So sorry ds Don't know what to say, must be awful going through it again. Guessing you hadn't told many people so at least you don't have to go through the pain of telling everyone. Lots of love x
So sorry DS . . . life is cruel sometimes and MC seems to be the cruellest trick of all. Nothing we can say will bring any comfort but thinking of you and your angel xxx
Oh I am so sorry to hear!! I know it can't take away the loss or the pain, but hopefully you got lots of love and support from your DH and LO this mothers day
I'm doing a lot better physically. The pain, nausea, and dizzy spells seem to be pretty much gone along with the bleeding. Still don't feel very well but my levels are almost all they way down so hopefully I will feel completely better soon. Mentally I just try not to think about it too much since it wouldn't change anything and I would just wind up torturing myself. I had my good cry and think about both of my angels everyday, but if I dwell I will crash. I know, I've seen me do it. I will be getting a tattoo as a memorial for my angel babies at some point, just have to figure out what to get.

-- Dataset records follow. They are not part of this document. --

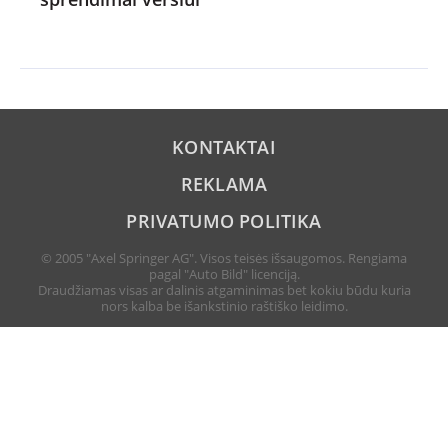
KONTAKTAI
REKLAMA
PRIVATUMO POLITIKA
© 2005 "Axel Springer AG". Visos teisės išsaugomos. Rengiama
pagal "Auto Bild" licenciją.
Draudžiamas visas ar dalinis atgaminimas bet kokiu būdu kuria
nors kalba be išankstinio raštiško leidimo.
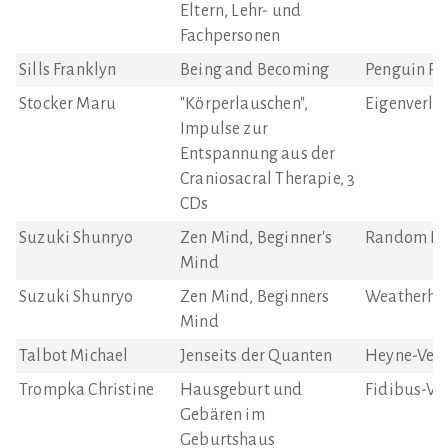
Eltern, Lehr- und
Fachpersonen
Sills Franklyn
Being and Becoming
Penguin P
Stocker Maru
"Körperlauschen",
Eigenverla
Impulse zur
Entspannung aus der
Craniosacral Therapie, 3
CDs
Suzuki Shunryo
Zen Mind, Beginner's
Random Hou
Mind
Suzuki Shunryo
Zen Mind, Beginners
Weatherhil
Mind
Talbot Michael
Jenseits der Quanten
Heyne-Verl
Trompka Christine
Hausgeburt und
Fidibus-Ve
Gebären im
Geburtshaus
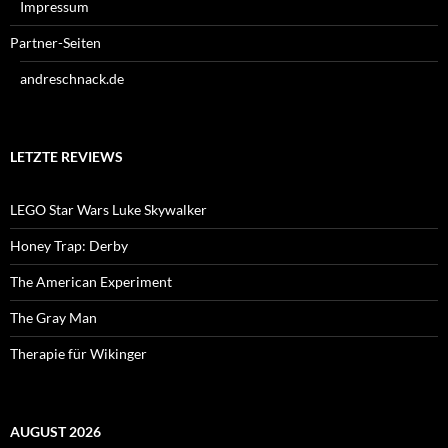
Impressum
Partner-Seiten
andreschnack.de
LETZTE REVIEWS
LEGO Star Wars Luke Skywalker
Honey Trap: Derby
The American Experiment
The Gray Man
Therapie für Wikinger
AUGUST 2026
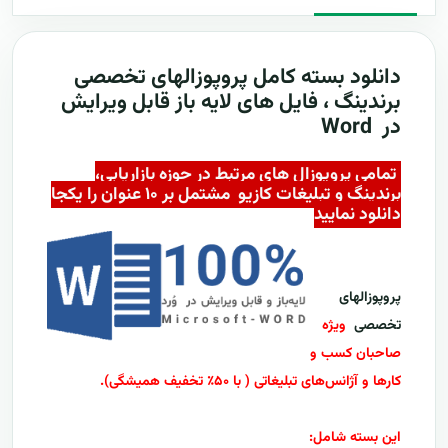
دانلود بسته کامل
پروپوزالهای تخصصی
برندینگ ، فایل های لایه باز قابل ویرایش
در Word
تمامی پروپوزال های مرتبط در حوزه بازاریابی،
برندینگ و تبلیغات کازیو مشتمل بر ۱۰ عنوان را یکجا
دانلود نمایید
پروپوزالهای
تخصصی
ویژه
صاحبان کسب و
کارها و آژانس‌های تبلیغاتی ( با ۵۰٪ تخفیف همیشگی)
.
این بسته شامل:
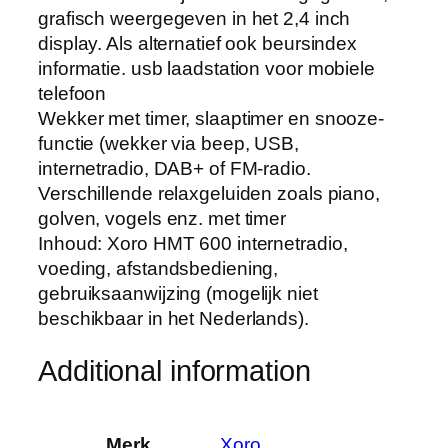
grafisch weergegeven in het 2,4 inch
display. Als alternatief ook beursindex
informatie. usb laadstation voor mobiele
telefoon
Wekker met timer, slaaptimer en snooze-
functie (wekker via beep, USB,
internetradio, DAB+ of FM-radio.
Verschillende relaxgeluiden zoals piano,
golven, vogels enz. met timer
Inhoud: Xoro HMT 600 internetradio,
voeding, afstandsbediening,
gebruiksaanwijzing (mogelijk niet
beschikbaar in het Nederlands).
Additional information
Merk
‎Xoro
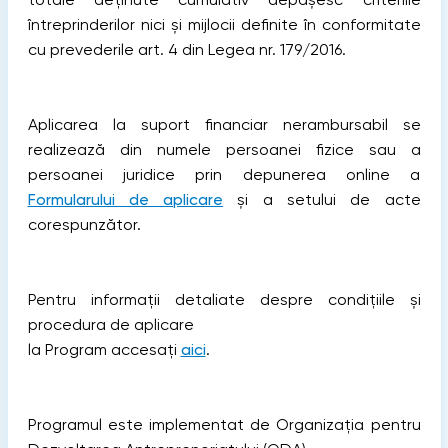
întreprinderilor nici și mijlocii definite în conformitate
cu prevederile art. 4 din Legea nr. 179/2016.
Aplicarea la suport financiar nerambursabil se
realizează din numele persoanei fizice sau a
persoanei juridice prin depunerea online a
Formularului de aplicare
și a setului de acte
corespunzător.
Pentru informații detaliate despre condițiile și
procedura de aplicare
la Program accesați
aici
.
Programul este implementat de Organizația pentru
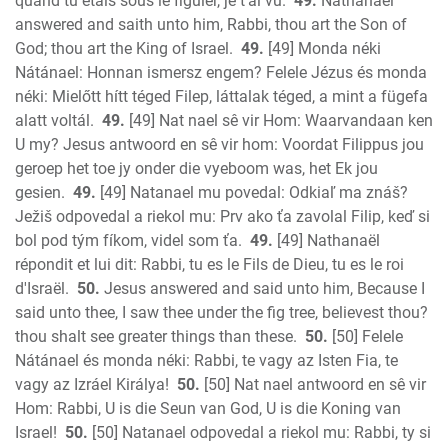
quand tu étais sous le figuier, je t'ai vu.
49.
Nathanael
answered and saith unto him, Rabbi, thou art the Son of
God; thou art the King of Israel.
49.
[49] Monda néki
Nátánael: Honnan ismersz engem? Felele Jézus és monda
néki: Mielőtt hítt téged Filep, láttalak téged, a mint a fügefa
alatt voltál.
49.
[49] Nat nael sê vir Hom: Waarvandaan ken
U my? Jesus antwoord en sê vir hom: Voordat Filippus jou
geroep het toe jy onder die vyeboom was, het Ek jou
gesien.
49.
[49] Natanael mu povedal: Odkiaľ ma znáš?
Ježiš odpovedal a riekol mu: Prv ako ťa zavolal Filip, keď si
bol pod tým fíkom, videl som ťa.
49.
[49] Nathanaël
répondit et lui dit: Rabbi, tu es le Fils de Dieu, tu es le roi
d'Israël.
50.
Jesus answered and said unto him, Because I
said unto thee, I saw thee under the fig tree, believest thou?
thou shalt see greater things than these.
50.
[50] Felele
Nátánael és monda néki: Rabbi, te vagy az Isten Fia, te
vagy az Izráel Királya!
50.
[50] Nat nael antwoord en sê vir
Hom: Rabbi, U is die Seun van God, U is die Koning van
Israel!
50.
[50] Natanael odpovedal a riekol mu: Rabbi, ty si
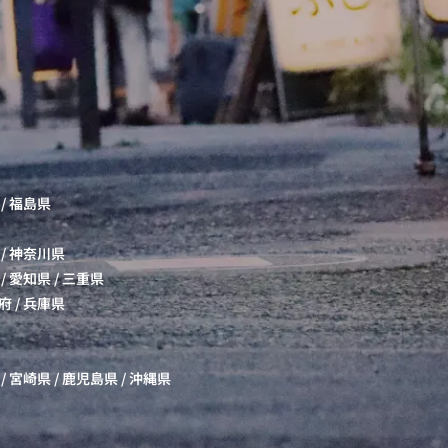
/
福島県
/
神奈川県
/
愛知県
/
三重県
府
/
兵庫県
/
宮崎県
/
鹿児島県
/
沖縄県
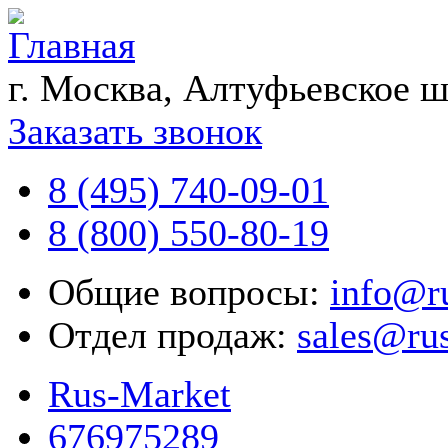
г. Москва, Алтуфьевское ш
Заказать звонок
8 (495) 740-09-01
8 (800) 550-80-19
Общие вопросы:
info@r
Отдел продаж:
sales@ru
Rus-Market
676975289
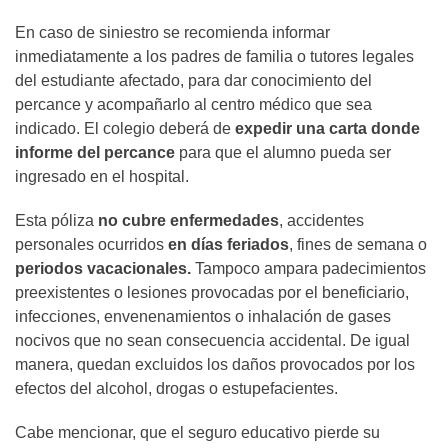
En caso de siniestro se recomienda informar
inmediatamente a los padres de familia o tutores legales
del estudiante afectado, para dar conocimiento del
percance y acompañarlo al centro médico que sea
indicado. El colegio deberá de
expedir una carta donde
informe del percance
para que el alumno pueda ser
ingresado en el hospital.
Esta póliza
no cubre enfermedades
, accidentes
personales ocurridos
en días feriados
, fines de semana o
periodos vacacionales.
Tampoco ampara padecimientos
preexistentes o lesiones provocadas por el beneficiario,
infecciones, envenenamientos o inhalación de gases
nocivos que no sean consecuencia accidental. De igual
manera, quedan excluidos los daños provocados por los
efectos del alcohol, drogas o estupefacientes.
Cabe mencionar, que el seguro educativo pierde su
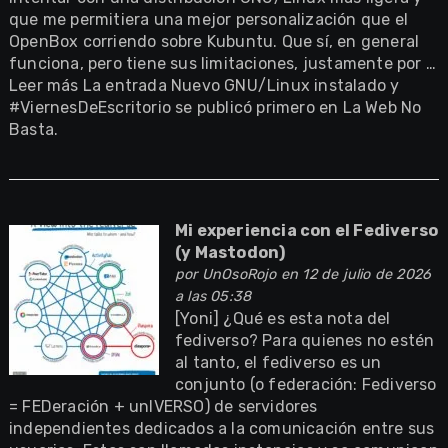
que me permitiera una mejor personalización que el
OpenBox corriendo sobre Kubuntu. Que sí, en general
funciona, pero tiene sus limitaciones, justamente por …
Leer más La entrada Nuevo GNU/Linux instalado y
#ViernesDeEscritorio se publicó primero en La Web No
Basta.
Mi experiencia con el Fediverso
(y Mastodon)
por
UnOsoRojo
en 12 de julio de 2026
a las 05:38
[Yoni] ¿Qué es esta nota del
fediverso? Para quienes no estén
al tanto, el fediverso es un
conjunto (o federación: Fediverso
= FEDeración + unIVERSO) de servidores
independientes dedicados a la comunicación entre sus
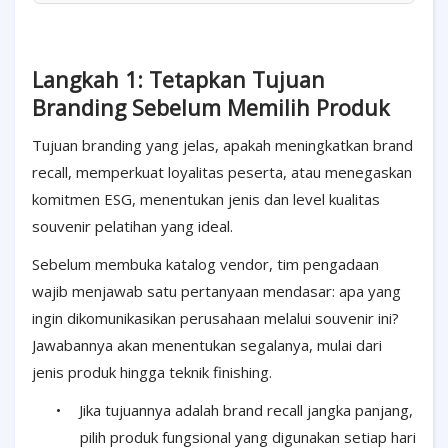
Langkah 1: Tetapkan Tujuan
Branding Sebelum Memilih Produk
Tujuan branding yang jelas, apakah meningkatkan brand
recall, memperkuat loyalitas peserta, atau menegaskan
komitmen ESG, menentukan jenis dan level kualitas
souvenir pelatihan yang ideal.
Sebelum membuka katalog vendor, tim pengadaan
wajib menjawab satu pertanyaan mendasar: apa yang
ingin dikomunikasikan perusahaan melalui souvenir ini?
Jawabannya akan menentukan segalanya, mulai dari
jenis produk hingga teknik finishing.
•
Jika tujuannya adalah brand recall jangka panjang,
pilih produk fungsional yang digunakan setiap hari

The Dr told me to wait till after my next cycle and then I was good to go, so that's what we will be doing. So I guess if I have my cycle in 4 wks that would put me conceiving in early July if we get it the first try again? So hopefully I will just be a few Weeks behind you
Glad you're doing better physically. Mentally it's going to take longer i'm sure. Glad you can try again so soon - something positive to focus on. We might start trying in July too, so we might be due date buddies again! I'm going to stop taking my pills at the end of this pack, track my next cycle then TTC
We are on holiday next week and AF is due towards the end of the hols so going to take some tablets to delay it which means we need to sit this month out . . . and then we will start trying again properly next month. Also going to see someone about getting some help with it . . . great to have you back on this thread to chat to!
Hi ladies, I got back my blood work today and my HCG is only at 15.9. That seems extremely low to me for about 16 DPO. What do you think? I also took another test today and you can only see a shadow of a line on this one. I am wondering if this is going to turn into a chemical pregnancy/miscarriage . I will go back on Thursday for more blood tests to see if my numbers are rising.